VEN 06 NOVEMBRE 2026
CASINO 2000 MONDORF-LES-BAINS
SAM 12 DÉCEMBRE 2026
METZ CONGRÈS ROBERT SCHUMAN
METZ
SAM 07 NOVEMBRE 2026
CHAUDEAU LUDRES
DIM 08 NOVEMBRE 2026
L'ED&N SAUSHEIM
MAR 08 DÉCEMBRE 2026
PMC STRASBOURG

==

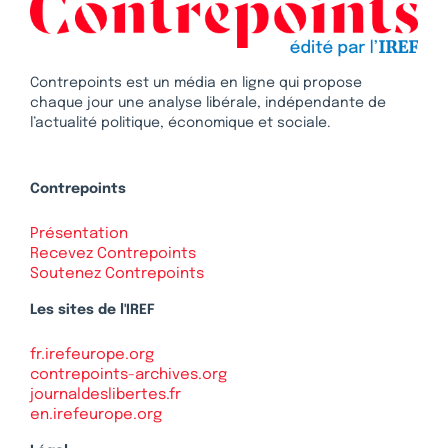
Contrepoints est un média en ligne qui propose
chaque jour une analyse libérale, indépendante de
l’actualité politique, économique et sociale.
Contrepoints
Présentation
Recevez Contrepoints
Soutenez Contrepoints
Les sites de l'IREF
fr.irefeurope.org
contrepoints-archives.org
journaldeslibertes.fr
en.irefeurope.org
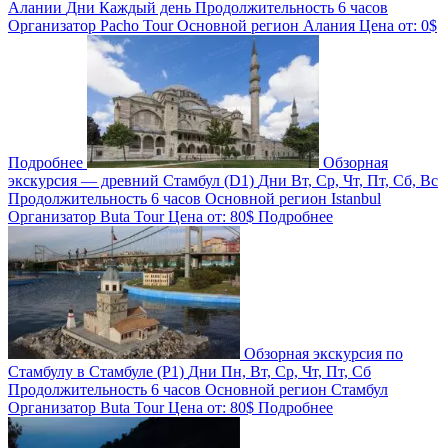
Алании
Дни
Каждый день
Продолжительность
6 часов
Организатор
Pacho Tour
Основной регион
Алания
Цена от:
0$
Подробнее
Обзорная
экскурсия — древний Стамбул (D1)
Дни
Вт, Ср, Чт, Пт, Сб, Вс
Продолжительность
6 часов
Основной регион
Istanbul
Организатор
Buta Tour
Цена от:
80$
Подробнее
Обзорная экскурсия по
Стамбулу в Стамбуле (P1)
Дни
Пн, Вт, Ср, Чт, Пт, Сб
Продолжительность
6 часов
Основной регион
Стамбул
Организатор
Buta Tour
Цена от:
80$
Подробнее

Problem:
Extract from the listing above the lines between the line containing "SAM 12 DÉCEMBRE 2026" and the line containing "PMC STRASBOURG", keeping both of those lines. Output nothing else.

Answer below:
SAM 12 DÉCEMBRE 2026
METZ CONGRÈS ROBERT SCHUMAN
METZ
SAM 07 NOVEMBRE 2026
CHAUDEAU LUDRES
DIM 08 NOVEMBRE 2026
L'ED&N SAUSHEIM
MAR 08 DÉCEMBRE 2026
PMC STRASBOURG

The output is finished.